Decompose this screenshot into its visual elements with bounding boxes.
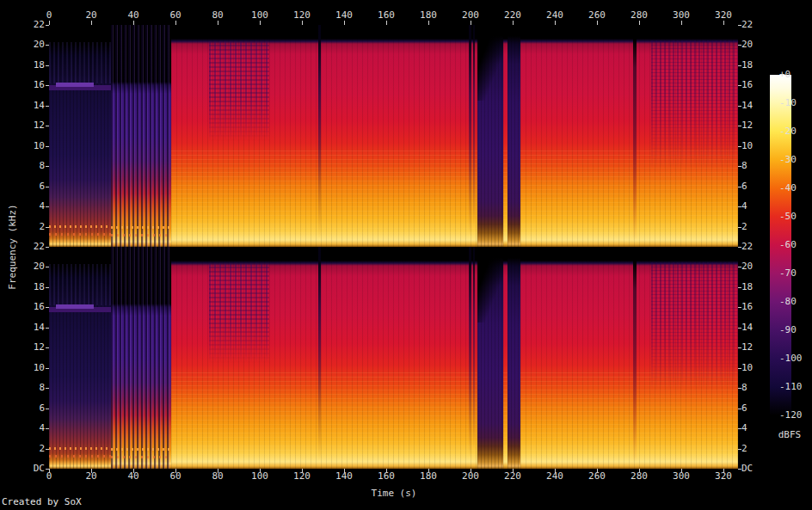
- time-tick-top: [175, 21, 176, 25]
- freq-tick-left: [46, 206, 49, 207]
- time-tick-label-top: 120: [293, 10, 311, 21]
- time-tick-top: [555, 21, 556, 25]
- segment-late-tint: [651, 262, 738, 391]
- segment-breakdown-1: [477, 25, 503, 247]
- colorbar-tick-label: -120: [779, 410, 803, 421]
- segment-breakdown-2: [508, 25, 520, 247]
- time-tick-bottom: [723, 469, 724, 473]
- freq-tick-label-left: 16: [0, 80, 45, 90]
- freq-tick-right: [738, 25, 741, 26]
- striation-t278: [633, 247, 637, 469]
- time-tick-bottom: [681, 469, 682, 473]
- colorbar-tick-label: -60: [779, 240, 797, 250]
- freq-tick-label-right: 4: [741, 201, 778, 212]
- freq-tick-label-right: 6: [741, 403, 778, 414]
- striation-t128: [318, 247, 321, 469]
- freq-tick-label-left: 10: [0, 141, 45, 151]
- time-tick-label-top: 100: [251, 10, 268, 21]
- freq-tick-left: [46, 469, 49, 470]
- colorbar-tick-label: -80: [779, 297, 797, 307]
- striation-t278: [633, 25, 637, 247]
- time-tick-bottom: [639, 469, 640, 473]
- freq-tick-label-left: 18: [0, 282, 45, 292]
- freq-tick-label-left: 22: [0, 20, 45, 30]
- time-tick-top: [302, 21, 303, 25]
- time-tick-label-top: 320: [715, 10, 732, 21]
- freq-tick-right: [738, 347, 741, 348]
- freq-tick-label-right: 2: [741, 222, 778, 232]
- striation-t199: [469, 247, 471, 469]
- time-tick-label-top: 160: [378, 10, 395, 21]
- segment-quiet-intro: [49, 247, 111, 469]
- freq-tick-label-right: 10: [741, 363, 778, 373]
- freq-tick-label-left: 16: [0, 302, 45, 312]
- time-tick-label-top: 260: [588, 10, 606, 21]
- freq-tick-label-right: 18: [741, 282, 778, 292]
- colorbar-tick-label: -70: [779, 268, 797, 279]
- segment-late-tint: [651, 40, 738, 169]
- colorbar-tick-label: -40: [779, 183, 797, 194]
- freq-tick-right: [738, 428, 741, 429]
- freq-tick-right: [738, 187, 741, 187]
- freq-tick-right: [738, 85, 741, 86]
- freq-tick-right: [738, 267, 741, 267]
- time-tick-bottom: [218, 469, 218, 473]
- freq-tick-right: [738, 307, 741, 308]
- freq-tick-left: [46, 347, 49, 348]
- freq-tick-left: [46, 85, 49, 86]
- segment-breakdown-1: [477, 247, 503, 469]
- freq-tick-right: [738, 287, 741, 288]
- segment-high-freq-texture: [209, 42, 269, 141]
- freq-tick-label-right: 18: [741, 60, 778, 71]
- freq-tick-left: [46, 247, 49, 248]
- segment-breakdown-2: [508, 247, 520, 469]
- freq-tick-right: [738, 247, 741, 248]
- time-tick-label-top: 40: [127, 10, 138, 21]
- spectrogram-panel-channel-2: [49, 247, 738, 469]
- freq-tick-label-right: 20: [741, 261, 778, 272]
- freq-tick-left: [46, 307, 49, 308]
- freq-tick-label-right: 14: [741, 101, 778, 111]
- freq-tick-label-left: 14: [0, 101, 45, 111]
- time-tick-label-top: 300: [673, 10, 690, 21]
- time-tick-label-top: 180: [420, 10, 437, 21]
- colorbar-tick-label: -90: [779, 325, 797, 335]
- freq-tick-label-left: 4: [0, 423, 45, 433]
- time-tick-label-top: 200: [462, 10, 479, 21]
- freq-tick-left: [46, 166, 49, 167]
- striation-t201: [473, 247, 475, 469]
- sox-spectrogram-window: { "footer": { "credit": "Created by SoX"…: [0, 0, 812, 510]
- freq-tick-left: [46, 106, 49, 107]
- freq-tick-right: [738, 65, 741, 66]
- time-tick-bottom: [91, 469, 92, 473]
- freq-tick-right: [738, 409, 741, 409]
- freq-tick-right: [738, 469, 741, 470]
- freq-tick-label-left: 20: [0, 261, 45, 272]
- time-tick-label-top: 140: [335, 10, 353, 21]
- freq-tick-right: [738, 126, 741, 126]
- time-tick-bottom: [471, 469, 471, 473]
- time-tick-top: [91, 21, 92, 25]
- freq-tick-right: [738, 328, 741, 329]
- freq-tick-label-right: 22: [741, 20, 778, 30]
- striation-t199: [469, 25, 471, 247]
- segment-quiet-intro: [49, 25, 111, 247]
- colorbar-tick-label: -50: [779, 212, 797, 222]
- time-tick-top: [49, 21, 50, 25]
- time-tick-bottom: [555, 469, 556, 473]
- freq-tick-label-right: 8: [741, 383, 778, 393]
- time-tick-label-top: 240: [546, 10, 563, 21]
- freq-tick-label-right: 10: [741, 141, 778, 151]
- freq-tick-left: [46, 368, 49, 369]
- freq-tick-left: [46, 25, 49, 26]
- freq-tick-right: [738, 206, 741, 207]
- freq-tick-label-right: 12: [741, 342, 778, 353]
- freq-tick-label-left: 18: [0, 60, 45, 71]
- freq-tick-label-right: 16: [741, 302, 778, 312]
- time-tick-top: [471, 21, 471, 25]
- time-tick-bottom: [260, 469, 261, 473]
- freq-tick-left: [46, 146, 49, 147]
- freq-tick-right: [738, 368, 741, 369]
- time-tick-bottom: [175, 469, 176, 473]
- segment-striped-verse: [111, 247, 171, 469]
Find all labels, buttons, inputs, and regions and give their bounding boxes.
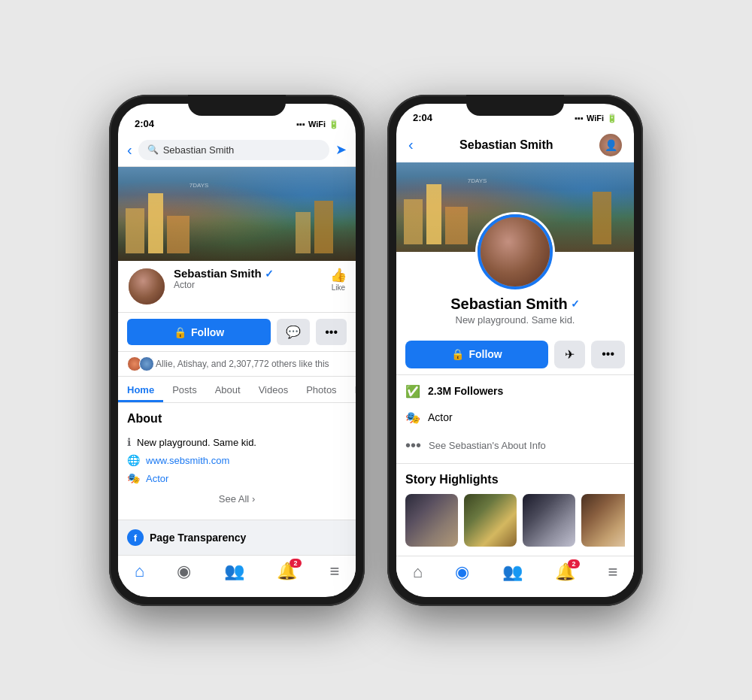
follow-button-1[interactable]: 🔒 Follow — [127, 319, 271, 345]
stat-about[interactable]: ••• See Sebastian's About Info — [405, 431, 625, 460]
notif-badge-2: 2 — [568, 559, 580, 568]
stat-followers: ✅ 2.3M Followers — [405, 378, 625, 405]
avatar-1 — [127, 267, 166, 306]
profile-icon-glyph: 👤 — [605, 139, 617, 151]
globe-icon-1: 🌐 — [127, 454, 140, 466]
job-icon-2: 🎭 — [405, 411, 420, 425]
followers-count: 2.3M Followers — [428, 385, 503, 397]
job-link-1[interactable]: Actor — [146, 473, 168, 484]
bnav-profile-2[interactable]: ◉ — [455, 562, 469, 582]
more-button-2[interactable]: ••• — [591, 341, 625, 368]
back-button-2[interactable]: ‹ — [408, 136, 414, 153]
bnav-notifications-2[interactable]: 🔔 2 — [555, 562, 575, 582]
stat-job: 🎭 Actor — [405, 405, 625, 431]
profile-bio-2: New playground. Same kid. — [408, 314, 622, 326]
followers-icon: ✅ — [405, 384, 420, 398]
verified-badge-1: ✓ — [265, 268, 274, 280]
highlights-section: Story Highlights — [396, 464, 634, 556]
see-all-1[interactable]: See All › — [127, 487, 347, 511]
about-section-1: About ℹ New playground. Same kid. 🌐 www.… — [118, 403, 356, 520]
cover-photo-1: 7DAYS — [118, 167, 356, 262]
search-icon-1: 🔍 — [147, 144, 159, 155]
about-website-item[interactable]: 🌐 www.sebsmith.com — [127, 451, 347, 469]
status-time-1: 2:04 — [135, 118, 154, 129]
stats-section-2: ✅ 2.3M Followers 🎭 Actor ••• See Sebasti… — [396, 374, 634, 464]
work-icon-1: 🎭 — [127, 472, 140, 484]
profile-subtitle-1: Actor — [174, 280, 323, 290]
tab-about-1[interactable]: About — [206, 377, 250, 402]
nav-profile-icon-2[interactable]: 👤 — [599, 134, 622, 156]
message-button-1[interactable]: 💬 — [277, 319, 310, 345]
profile-section-1: Sebastian Smith ✓ Actor 👍 Like — [118, 261, 356, 313]
website-link-1[interactable]: www.sebsmith.com — [146, 455, 229, 466]
nav-bar-1: ‹ 🔍 Sebastian Smith ➤ — [118, 134, 356, 167]
phone-1: 2:04 ▪▪▪ WiFi 🔋 ‹ 🔍 Sebastian Smith ➤ — [109, 95, 365, 606]
follow-button-2[interactable]: 🔒 Follow — [405, 341, 548, 368]
profile-info-1: Sebastian Smith ✓ Actor — [174, 267, 323, 290]
wifi-icon-2: WiFi — [587, 114, 604, 123]
phone-1-screen: 2:04 ▪▪▪ WiFi 🔋 ‹ 🔍 Sebastian Smith ➤ — [118, 104, 356, 597]
highlights-row — [405, 494, 625, 547]
info-icon-1: ℹ — [127, 436, 131, 448]
notif-badge-1: 2 — [290, 559, 302, 568]
search-bar-1[interactable]: 🔍 Sebastian Smith — [138, 140, 329, 160]
cover-photo-2: 7DAYS — [396, 162, 634, 252]
highlight-4[interactable] — [581, 494, 625, 547]
bnav-notifications-1[interactable]: 🔔 2 — [277, 562, 297, 581]
avatar-face-1 — [129, 268, 165, 305]
cover-bg-1: 7DAYS — [118, 167, 356, 262]
tab-videos-1[interactable]: Videos — [250, 377, 298, 402]
nav-title-2: Sebastian Smith — [459, 138, 553, 152]
status-icons-2: ▪▪▪ WiFi 🔋 — [575, 114, 617, 123]
thumbs-up-icon: 👍 — [330, 267, 347, 283]
message-button-2[interactable]: ✈ — [554, 341, 585, 368]
tab-posts-1[interactable]: Posts — [163, 377, 206, 402]
verified-badge-2: ✓ — [571, 298, 580, 310]
wifi-icon-1: WiFi — [308, 120, 326, 129]
tab-home-1[interactable]: Home — [118, 377, 163, 402]
action-buttons-1: 🔒 Follow 💬 ••• — [118, 313, 356, 352]
back-button-1[interactable]: ‹ — [127, 141, 132, 159]
action-buttons-2: 🔒 Follow ✈ ••• — [396, 335, 634, 374]
more-info-icon: ••• — [405, 437, 421, 454]
highlight-3[interactable] — [523, 494, 575, 547]
notch-1 — [188, 95, 286, 116]
lock-icon-1: 🔒 — [174, 326, 186, 338]
fb-icon-1: f — [127, 529, 144, 546]
bnav-menu-1[interactable]: ≡ — [329, 562, 339, 581]
bottom-nav-2: ⌂ ◉ 👥 🔔 2 ≡ — [396, 556, 634, 597]
highlight-2[interactable] — [464, 494, 517, 547]
battery-icon-2: 🔋 — [607, 114, 617, 123]
like-button-1[interactable]: 👍 Like — [330, 267, 347, 292]
see-about-link[interactable]: See Sebastian's About Info — [429, 440, 546, 451]
battery-icon-1: 🔋 — [329, 120, 339, 129]
avatar-face-2 — [481, 217, 550, 286]
profile-info-2: Sebastian Smith ✓ New playground. Same k… — [396, 295, 634, 335]
about-title-1: About — [127, 412, 347, 426]
like-avatars-1 — [127, 356, 151, 371]
avatar-2 — [478, 214, 553, 289]
bnav-profile-1[interactable]: ◉ — [177, 562, 191, 581]
tab-photos-1[interactable]: Photos — [297, 377, 345, 402]
bnav-groups-2[interactable]: 👥 — [502, 562, 523, 582]
nav-bar-2: ‹ Sebastian Smith 👤 — [396, 128, 634, 162]
bnav-home-2[interactable]: ⌂ — [413, 562, 423, 582]
phone-2-screen: 2:04 ▪▪▪ WiFi 🔋 ‹ Sebastian Smith 👤 — [396, 104, 634, 597]
status-time-2: 2:04 — [413, 112, 432, 123]
lock-icon-2: 🔒 — [451, 348, 464, 360]
see-all-arrow-1: › — [252, 493, 255, 505]
transparency-section-1: f Page Transparency — [118, 520, 356, 555]
highlights-title: Story Highlights — [405, 473, 625, 486]
share-button-1[interactable]: ➤ — [335, 141, 347, 158]
bnav-groups-1[interactable]: 👥 — [224, 562, 244, 581]
tab-events-1[interactable]: Eve — [346, 377, 356, 402]
more-button-1[interactable]: ••• — [316, 319, 347, 345]
like-avatar-2 — [139, 356, 154, 371]
notch-2 — [466, 95, 564, 116]
profile-name-2: Sebastian Smith ✓ — [408, 295, 622, 313]
phones-container: 2:04 ▪▪▪ WiFi 🔋 ‹ 🔍 Sebastian Smith ➤ — [109, 95, 643, 606]
bnav-menu-2[interactable]: ≡ — [608, 562, 617, 582]
bnav-home-1[interactable]: ⌂ — [135, 562, 144, 581]
highlight-1[interactable] — [405, 494, 458, 547]
avatar-container-2 — [478, 214, 553, 289]
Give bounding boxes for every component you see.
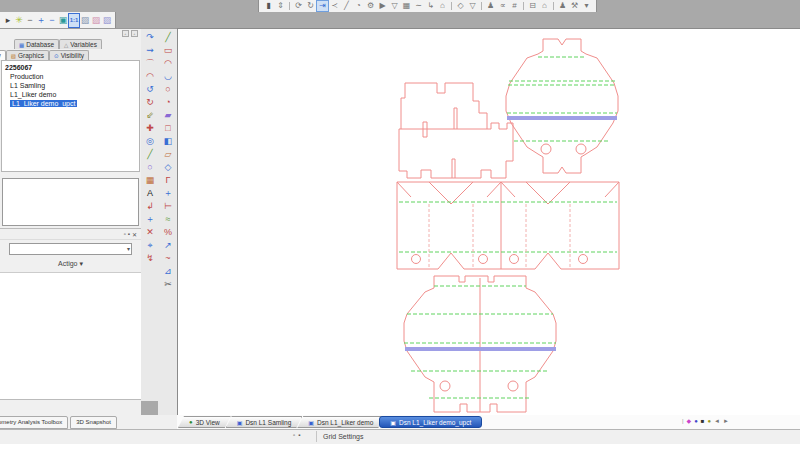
statusbar-button-1-icon[interactable]: ▪ xyxy=(298,432,300,438)
point-tool-icon[interactable]: ＋ xyxy=(143,213,157,226)
perpendicular-tool-icon[interactable]: ⊢ xyxy=(161,200,175,213)
subpanel-button-2-icon[interactable]: ✕ xyxy=(132,231,137,238)
crease-lines[interactable] xyxy=(399,57,617,398)
panel-tab-graphics[interactable]: ▨Graphics xyxy=(6,50,49,60)
half-square-tool-icon[interactable]: ◧ xyxy=(161,135,175,148)
settings-icon[interactable]: ⚙ xyxy=(365,1,376,11)
rotate-icon[interactable]: ↻ xyxy=(305,1,316,11)
cross-tool-icon[interactable]: ＋ xyxy=(161,187,175,200)
curve-icon[interactable]: ∼ xyxy=(413,1,424,11)
line-tool-icon[interactable]: ╱ xyxy=(341,1,352,11)
view-mode-3-icon[interactable]: ▨ xyxy=(102,14,112,27)
line-tool-icon[interactable]: ╱ xyxy=(161,31,175,44)
target-tool-icon[interactable]: ⌖ xyxy=(143,239,157,252)
diamond-tool-icon[interactable]: ◇ xyxy=(161,161,175,174)
scale-one-to-one-icon[interactable]: 1:1 xyxy=(69,14,79,27)
tree-root-item[interactable]: 2256067 xyxy=(5,63,139,72)
layer-magenta-icon[interactable]: ◆ xyxy=(687,417,692,424)
statusbar-button-0-icon[interactable]: ▫ xyxy=(293,432,295,438)
scroll-left-icon[interactable]: ◄ xyxy=(714,418,720,424)
layer-olive-icon[interactable]: ● xyxy=(707,418,711,424)
pan-tool-icon[interactable]: ⇥ xyxy=(317,1,328,11)
cut-tool-icon[interactable]: ✂ xyxy=(161,278,175,291)
zoom-out-icon[interactable]: − xyxy=(25,14,35,27)
view-mode-1-icon[interactable]: ▨ xyxy=(80,14,90,27)
tree-item-0[interactable]: Production xyxy=(5,72,139,81)
offset-tool-icon[interactable]: ⇙ xyxy=(143,109,157,122)
rotate-ccw-tool-icon[interactable]: ↺ xyxy=(143,83,157,96)
ellipse-tool-icon[interactable]: ○ xyxy=(143,161,157,174)
tree-item-2[interactable]: L1_Liker demo xyxy=(5,90,139,99)
angle-tool-icon[interactable]: ≺ xyxy=(329,1,340,11)
panel-pin-icon[interactable]: ◦ xyxy=(122,30,129,37)
line-angle-tool-icon[interactable]: ╱ xyxy=(143,148,157,161)
object2-icon[interactable]: ♟ xyxy=(557,1,568,11)
snap-star-icon[interactable]: ✳ xyxy=(14,14,24,27)
pie-tool-icon[interactable]: ◔ xyxy=(161,96,175,109)
hatch-tool-icon[interactable]: ▦ xyxy=(143,174,157,187)
zoom-out-blue-icon[interactable]: − xyxy=(47,14,57,27)
hash-grid-icon[interactable]: # xyxy=(509,1,520,11)
arc-top-tool-icon[interactable]: ◠ xyxy=(161,57,175,70)
tree-item-1[interactable]: L1 Samling xyxy=(5,81,139,90)
percent-tool-icon[interactable]: % xyxy=(161,226,175,239)
document-tree[interactable]: 2256067ProductionL1 SamlingL1_Liker demo… xyxy=(1,60,140,172)
layer-black-icon[interactable]: ■ xyxy=(701,418,705,424)
action-dropdown[interactable]: Actigo ▾ xyxy=(0,260,141,268)
parallelogram-tool-icon[interactable]: ▱ xyxy=(161,148,175,161)
play-icon[interactable]: ▶ xyxy=(377,1,388,11)
diamond-tool-icon[interactable]: ◇ xyxy=(455,1,466,11)
panel-icon[interactable]: ⊟ xyxy=(527,1,538,11)
delete-tool-icon[interactable]: ✕ xyxy=(143,226,157,239)
arc-tool-icon[interactable]: ⌒ xyxy=(143,57,157,70)
zigzag-tool-icon[interactable]: ↯ xyxy=(143,252,157,265)
doc-tab-dsn-l1-liker-demo-upct[interactable]: ▣Dsn L1_Liker demo_upct xyxy=(379,416,482,428)
filled-rect-tool-icon[interactable]: ▰ xyxy=(161,109,175,122)
doc-tab-3d-view[interactable]: ●3D View xyxy=(178,416,231,428)
redo-icon[interactable]: ⟳ xyxy=(293,1,304,11)
more-dropdown-icon[interactable]: ▾ xyxy=(581,1,592,11)
panel-close-icon[interactable]: ◦ xyxy=(131,30,138,37)
spline-tool-icon[interactable]: ⇝ xyxy=(143,44,157,57)
square-tool-icon[interactable]: □ xyxy=(161,122,175,135)
squiggle-tool-icon[interactable]: ~ xyxy=(161,252,175,265)
wave-tool-icon[interactable]: ≈ xyxy=(161,213,175,226)
grid-icon[interactable]: ▦ xyxy=(401,1,412,11)
home-icon[interactable]: ⌂ xyxy=(437,1,448,11)
select-tool-icon[interactable]: ▮ xyxy=(263,1,274,11)
subpanel-button-0-icon[interactable]: ▫ xyxy=(124,231,126,237)
arc-cw-tool-icon[interactable]: ↷ xyxy=(143,31,157,44)
tools-icon[interactable]: ⚒ xyxy=(569,1,580,11)
panel-tab-visibility[interactable]: ⊙Visibility xyxy=(49,50,89,60)
dimension-tool-icon[interactable]: ↗ xyxy=(161,239,175,252)
zoom-in-icon[interactable]: ＋ xyxy=(36,14,46,27)
drawing-canvas[interactable] xyxy=(177,28,800,416)
layer-blue-icon[interactable]: ● xyxy=(694,418,698,424)
intersect-tool-icon[interactable]: ✚ xyxy=(143,122,157,135)
doc-tab-dsn-l1-samling[interactable]: ▣Dsn L1 Samling xyxy=(226,416,303,428)
triangle-tool-icon[interactable]: ⊿ xyxy=(161,265,175,278)
view-mode-2-icon[interactable]: ▨ xyxy=(91,14,101,27)
corner-tool-icon[interactable]: Γ xyxy=(161,174,175,187)
style-combobox[interactable]: ▾ xyxy=(9,243,132,255)
toolbox-tab-geometry-analysis-toolbox[interactable]: Geometry Analysis Toolbox xyxy=(0,416,68,429)
doc-tab-dsn-l1-liker-demo[interactable]: ▣Dsn L1_Liker demo xyxy=(297,416,384,428)
rotate-cw-tool-icon[interactable]: ↻ xyxy=(143,96,157,109)
cursor-icon[interactable]: ▸ xyxy=(3,14,13,27)
subpanel-button-1-icon[interactable]: ▪ xyxy=(128,231,130,237)
panel-tab-variables[interactable]: △Variables xyxy=(59,39,102,49)
rectangle-tool-icon[interactable]: ▭ xyxy=(161,44,175,57)
proportion-icon[interactable]: ∝ xyxy=(497,1,508,11)
move-vertical-icon[interactable]: ⇕ xyxy=(275,1,286,11)
toolbox-tab-3d-snapshot[interactable]: 3D Snapshot xyxy=(70,416,117,429)
triangle-tool-icon[interactable]: ▽ xyxy=(467,1,478,11)
grid-settings-label[interactable]: Grid Settings xyxy=(323,433,363,440)
circle-tool-icon[interactable]: ○ xyxy=(161,83,175,96)
arc-tool-icon[interactable]: ◔ xyxy=(353,1,364,11)
mini-separator-icon[interactable]: | xyxy=(682,418,684,424)
arc-bottom-tool-icon[interactable]: ◡ xyxy=(161,70,175,83)
circle-center-tool-icon[interactable]: ◎ xyxy=(143,135,157,148)
combo-dropdown-icon[interactable]: ▾ xyxy=(127,245,130,252)
arc-3pt-tool-icon[interactable]: ◠ xyxy=(143,70,157,83)
text-tool-icon[interactable]: A xyxy=(143,187,157,200)
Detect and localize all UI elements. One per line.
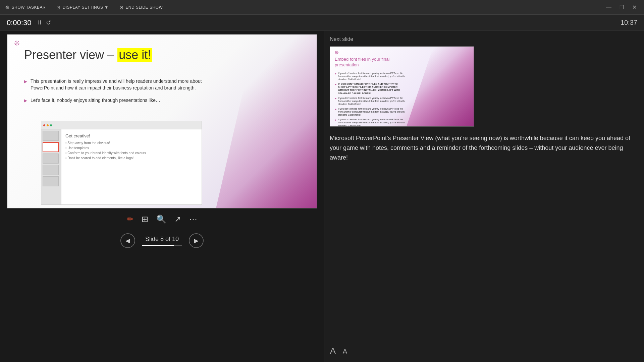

◆ ◆ ◆ ◆

Your answer should be all lines from the data that contain "action".

- [Answer space]
action-buttons-1: 🔒 Follow 💬 ••• — [118, 313, 356, 352]
action-buttons-2: 🔒 Follow ✈ ••• — [396, 335, 634, 374]
action-dropdown[interactable]: Actigo ▾ xyxy=(0,260,141,268)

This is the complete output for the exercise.